Our study has several limitations. First, selection bias might exist because of the retrospective nature of the study design. The population of this study was not consisted of consecutive patients, so the distribution of disease stage does not follow that of real-world population. This could be due to the exclusion of non-optimally debulked cases in the selection of the materials. It also could be the reason that the relationship between HER2 expression and the disease outcome in this study is different from the result of previous meta-analysis [18]. Second, the block numbers that were positive for HER2 and HER3 are relatively fewer than those that were negative. However, we have used both IHC and ISH to reduce subjective interpretation of IHC. In addition, the IHC, SISH, and FISH analyses by pathologists can be considered objective because of the high concordance of HER2 expression with gene status. Third, we did not perform any molecular analysis of the pathway markers, and hence the discordant relationship between HER3 gene and protein expression levels cannot be explained. Additional experiments for defining the underlying mechanisms are currently underway. Finally, we used TMA blocks for analysis, and hence the characteristics of entire tumours cannot be extrapolated from these results.
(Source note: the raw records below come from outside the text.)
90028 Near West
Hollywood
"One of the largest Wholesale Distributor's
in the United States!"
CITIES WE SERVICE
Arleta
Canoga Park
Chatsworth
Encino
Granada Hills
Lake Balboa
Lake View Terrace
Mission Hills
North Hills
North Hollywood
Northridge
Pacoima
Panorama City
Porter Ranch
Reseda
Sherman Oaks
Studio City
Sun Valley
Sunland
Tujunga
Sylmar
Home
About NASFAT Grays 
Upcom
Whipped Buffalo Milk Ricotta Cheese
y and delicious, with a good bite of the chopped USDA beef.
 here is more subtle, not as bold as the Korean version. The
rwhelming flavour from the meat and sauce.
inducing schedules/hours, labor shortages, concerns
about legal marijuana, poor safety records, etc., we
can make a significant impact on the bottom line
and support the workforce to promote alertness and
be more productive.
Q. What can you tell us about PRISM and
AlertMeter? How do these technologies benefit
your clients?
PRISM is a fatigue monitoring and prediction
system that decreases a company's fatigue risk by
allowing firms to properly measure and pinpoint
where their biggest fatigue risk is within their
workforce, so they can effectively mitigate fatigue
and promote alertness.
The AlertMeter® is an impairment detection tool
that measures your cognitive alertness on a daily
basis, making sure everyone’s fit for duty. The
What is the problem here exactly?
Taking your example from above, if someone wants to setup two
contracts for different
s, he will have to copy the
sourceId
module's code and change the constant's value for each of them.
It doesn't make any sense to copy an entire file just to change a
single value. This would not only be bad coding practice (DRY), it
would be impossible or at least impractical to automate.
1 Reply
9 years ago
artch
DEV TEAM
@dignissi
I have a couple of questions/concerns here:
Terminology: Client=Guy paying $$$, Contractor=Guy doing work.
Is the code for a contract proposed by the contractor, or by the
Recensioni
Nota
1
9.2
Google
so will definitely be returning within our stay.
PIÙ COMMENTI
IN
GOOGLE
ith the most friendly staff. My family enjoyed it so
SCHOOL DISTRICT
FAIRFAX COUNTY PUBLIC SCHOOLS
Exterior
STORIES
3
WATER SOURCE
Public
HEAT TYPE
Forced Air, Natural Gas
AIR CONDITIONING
Several clinical investigations have evaluated whether the anti-HER3 therapy can be effective in treating various types of malignancies. In addition to using mono-specific mAbs targeting HER3 [27], bi-specific antibodies [282930], bi-specific ligand traps for EGFR-HER3 [3132], HER3-locked RNA inhibitors [33], anti-HER3 vaccines [34], and small molecule inhibitors for pseudokinase HER3 [35] are being considered as feasible treatment modalities. Most studies using mAbs have targeted breast cancer and non-small cell lung cancer [36373839], whereas only one study evaluated seribantumab (MM-121, a human immunoglobulin antibody that targets HER3, blocks heregulin binding, and downregulates the receptor) in combination with paclitaxel in treating refractory ovarian cancer [40]. In that study, the addition of seribantumab to paclitaxel did not improve PFS; however, the patients were from an unselected population. Specific investigations comparing the efficacy of target treatment according to the status of HER3 expression would therefore be necessary.

In conclusion, this is the first study to evaluate HER2 and HER3 status using both IHC and ISH in ovarian cancer tissues. Amplified HER3 in FISH was associated with poor PFS, and this was a significant risk factor for shorter progression in multivariate analysis. Unlike HER2, HER3 showed discordance between gene amplification and protein expression. This implies that the HER3 signalling pathway can be distinguished from that of HER2, but further studies with larger samples, including additional molecular analysis, are warranted to determine the exact role of HER3 in ovarian cancer. The possibility of targeted therapy in patients with HER3 alteration should be evaluated for development of new treatment strategies for ovarian cancer.